Громыко замолчал, давая возможность высказаться всем остальным. Однако добровольцев начинать первыми не находилось, и Брежнев повернул голову к Пономареву:
— Борис Николаевич, как мне доложили, Тараки уже приезжал к нам в Москву, в ЦК.
— Да, Леонид Ильич. Это было где-то в конце 65-го года, уточнить несложно. Но прилетал он неофициально, и мы, дорожа хорошими отношениями с Захир Шахом, решили тогда не принимать его на уровне первых лиц.
— Кто же беседовал с ним?
— Я, Леонид Ильич, — выпрямился в кресле Ульяновский. — Беседу с Тараки вел я и заведующий афганским сектором ЦК Симоненко Николай Нестерович.
— И о чем вы говорили? Как вам показался Тараки?
— Беседовали мы часа четыре. Тараки уже тогда выдвигал идею переворота или вооруженного восстания. Нельзя сказать, что фанатичен в этой своей идее, но по крайней мере был очень увлечен ею.
— Что посоветовали вы?
— Мы рекомендовали не ставить для партии главной задачей свержение правительства — хотя бы в силу неподготовленности и малочисленности НДПА. Главная задача для них была и, видимо, остается — это объединение партии.
— А разве объединения не произошло, Борис Николаевич? — посмотрел Брежнев на Пономарева, словно это зависело от него.
— Формально — да, произошло, — ответил тот. — Но, к сожалению, победы тем и коварны, что тут же вносят новый раскол. Я боюсь, что сейчас трения в партии начнутся вновь. И Ростислав Александрович прав: главное для афганских товарищей — это сплочение своих рядов.
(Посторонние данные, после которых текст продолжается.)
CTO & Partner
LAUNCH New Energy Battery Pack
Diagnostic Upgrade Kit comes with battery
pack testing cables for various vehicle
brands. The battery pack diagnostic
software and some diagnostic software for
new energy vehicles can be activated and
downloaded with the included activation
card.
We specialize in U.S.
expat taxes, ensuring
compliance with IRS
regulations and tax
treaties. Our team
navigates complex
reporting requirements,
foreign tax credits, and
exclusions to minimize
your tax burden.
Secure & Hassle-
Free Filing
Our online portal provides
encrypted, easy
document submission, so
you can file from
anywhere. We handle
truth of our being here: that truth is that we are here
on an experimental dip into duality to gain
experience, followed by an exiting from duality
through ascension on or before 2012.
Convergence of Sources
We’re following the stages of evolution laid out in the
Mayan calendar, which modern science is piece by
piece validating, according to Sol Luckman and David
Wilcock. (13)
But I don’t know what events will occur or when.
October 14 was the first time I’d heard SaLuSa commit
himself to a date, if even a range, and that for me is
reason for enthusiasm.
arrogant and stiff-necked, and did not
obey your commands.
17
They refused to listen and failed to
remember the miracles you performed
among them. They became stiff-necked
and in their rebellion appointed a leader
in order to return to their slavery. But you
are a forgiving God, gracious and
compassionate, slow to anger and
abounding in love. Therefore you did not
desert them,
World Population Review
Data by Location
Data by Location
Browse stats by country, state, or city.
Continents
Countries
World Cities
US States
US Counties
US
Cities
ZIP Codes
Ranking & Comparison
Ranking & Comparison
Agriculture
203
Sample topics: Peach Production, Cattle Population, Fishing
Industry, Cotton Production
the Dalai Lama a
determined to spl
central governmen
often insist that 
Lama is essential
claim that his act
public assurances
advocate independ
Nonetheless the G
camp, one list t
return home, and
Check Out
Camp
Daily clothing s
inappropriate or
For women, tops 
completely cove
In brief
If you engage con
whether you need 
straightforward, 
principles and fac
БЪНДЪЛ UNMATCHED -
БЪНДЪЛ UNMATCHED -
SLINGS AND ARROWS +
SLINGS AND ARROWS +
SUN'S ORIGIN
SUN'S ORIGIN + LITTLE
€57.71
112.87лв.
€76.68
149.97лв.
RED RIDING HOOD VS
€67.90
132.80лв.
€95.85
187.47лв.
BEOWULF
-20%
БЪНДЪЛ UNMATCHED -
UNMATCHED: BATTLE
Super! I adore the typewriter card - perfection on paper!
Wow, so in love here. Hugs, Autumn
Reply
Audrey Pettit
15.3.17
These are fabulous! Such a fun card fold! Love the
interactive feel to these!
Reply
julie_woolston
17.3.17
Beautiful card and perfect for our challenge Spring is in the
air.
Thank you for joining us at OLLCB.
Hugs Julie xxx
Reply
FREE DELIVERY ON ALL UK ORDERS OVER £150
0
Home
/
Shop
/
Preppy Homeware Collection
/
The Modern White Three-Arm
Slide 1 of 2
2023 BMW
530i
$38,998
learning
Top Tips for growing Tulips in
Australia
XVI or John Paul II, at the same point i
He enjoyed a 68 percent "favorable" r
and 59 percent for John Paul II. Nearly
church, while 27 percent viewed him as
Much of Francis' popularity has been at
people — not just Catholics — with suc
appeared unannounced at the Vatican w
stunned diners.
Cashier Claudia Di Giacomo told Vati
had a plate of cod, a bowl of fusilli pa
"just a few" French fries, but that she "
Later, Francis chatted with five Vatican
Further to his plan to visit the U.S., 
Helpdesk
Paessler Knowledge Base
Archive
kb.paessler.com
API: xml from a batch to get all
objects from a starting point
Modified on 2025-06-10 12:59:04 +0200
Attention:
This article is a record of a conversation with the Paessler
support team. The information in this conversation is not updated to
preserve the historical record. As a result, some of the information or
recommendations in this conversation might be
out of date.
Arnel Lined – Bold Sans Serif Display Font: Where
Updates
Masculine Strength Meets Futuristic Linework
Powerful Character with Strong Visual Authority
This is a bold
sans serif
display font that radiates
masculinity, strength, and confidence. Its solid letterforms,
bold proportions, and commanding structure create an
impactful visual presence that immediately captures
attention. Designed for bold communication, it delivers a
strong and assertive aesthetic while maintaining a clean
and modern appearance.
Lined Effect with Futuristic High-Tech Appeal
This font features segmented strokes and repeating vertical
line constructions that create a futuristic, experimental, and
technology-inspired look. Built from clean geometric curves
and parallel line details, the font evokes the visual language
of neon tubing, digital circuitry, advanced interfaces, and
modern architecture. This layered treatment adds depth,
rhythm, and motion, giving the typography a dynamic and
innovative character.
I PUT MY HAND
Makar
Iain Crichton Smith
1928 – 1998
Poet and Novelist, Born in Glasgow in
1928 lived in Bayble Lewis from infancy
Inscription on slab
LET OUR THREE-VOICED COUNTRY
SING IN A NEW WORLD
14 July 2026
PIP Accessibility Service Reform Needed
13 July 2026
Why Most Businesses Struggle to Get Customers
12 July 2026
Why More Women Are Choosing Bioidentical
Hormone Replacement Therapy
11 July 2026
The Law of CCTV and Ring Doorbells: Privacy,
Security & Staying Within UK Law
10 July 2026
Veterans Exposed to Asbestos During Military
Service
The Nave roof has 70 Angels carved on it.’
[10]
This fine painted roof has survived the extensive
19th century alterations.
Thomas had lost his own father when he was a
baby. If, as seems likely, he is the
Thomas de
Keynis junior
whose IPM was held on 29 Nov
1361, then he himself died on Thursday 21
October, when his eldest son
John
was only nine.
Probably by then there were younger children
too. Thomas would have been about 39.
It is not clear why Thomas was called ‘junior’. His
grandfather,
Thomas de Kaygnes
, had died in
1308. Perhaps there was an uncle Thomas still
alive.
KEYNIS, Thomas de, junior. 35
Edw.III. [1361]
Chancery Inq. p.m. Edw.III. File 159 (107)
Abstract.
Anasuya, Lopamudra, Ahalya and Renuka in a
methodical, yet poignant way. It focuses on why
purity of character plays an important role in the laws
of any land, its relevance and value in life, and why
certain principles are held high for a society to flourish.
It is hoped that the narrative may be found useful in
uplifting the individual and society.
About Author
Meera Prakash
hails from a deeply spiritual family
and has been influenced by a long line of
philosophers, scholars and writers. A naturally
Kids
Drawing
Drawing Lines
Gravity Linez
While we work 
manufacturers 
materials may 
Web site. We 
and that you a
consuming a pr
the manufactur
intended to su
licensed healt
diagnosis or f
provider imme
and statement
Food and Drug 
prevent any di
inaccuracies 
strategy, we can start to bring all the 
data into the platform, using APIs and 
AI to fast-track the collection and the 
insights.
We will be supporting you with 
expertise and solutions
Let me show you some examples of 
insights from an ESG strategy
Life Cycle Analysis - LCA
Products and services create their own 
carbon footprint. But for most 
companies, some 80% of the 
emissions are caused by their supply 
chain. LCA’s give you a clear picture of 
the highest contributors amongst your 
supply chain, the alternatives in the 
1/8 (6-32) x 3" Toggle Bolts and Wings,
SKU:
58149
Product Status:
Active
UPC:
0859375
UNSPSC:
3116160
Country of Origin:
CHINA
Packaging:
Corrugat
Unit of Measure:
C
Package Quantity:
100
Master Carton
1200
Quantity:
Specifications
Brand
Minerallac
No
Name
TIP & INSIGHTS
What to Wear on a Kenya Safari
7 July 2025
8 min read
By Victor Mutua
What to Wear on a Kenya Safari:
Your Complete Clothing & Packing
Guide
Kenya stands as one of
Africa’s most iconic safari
— И тем не менее переворот, или вооруженное восстание, или революция свершились, — подвел черту Брежнев и еще раз оглядел всех присутствовавших: — Что дальше?
— В любом случае это прогрессивный режим, Леонид Ильич, — отозвался Андропов. — Мир конечно же ждет, кто первым признает ДРА. И как быстро, здесь Андрей Андреевич прав. Нам надо определяться в первую очередь в этом. Я думаю, у нас нет особых оснований для тревог, чтобы не признавать революцию и новое правительство первыми. Потом будут и третьи, и десятые, и сороковые, но вспоминаться афганцами будут именно первые. Надо помнить об этом, и мы не должны упустить этот шанс.
— Мы информировали посла Пузанова, что этот шаг возможен в самое ближайшее время, — тут же дополнил Громыко, почувствовав поддержку. — Он уже нанес неофициальный визит товарищу Тарани, но, видимо, будет лучше, если он это сделает открыто и одновременно объявит о нашем признании республики. Записка по этому поводу уже подготовлена.
Остальные члены Комиссии промолчали, соглашаясь. Брежнев посмотрел на Пономарева и Ульяновского: как, не против?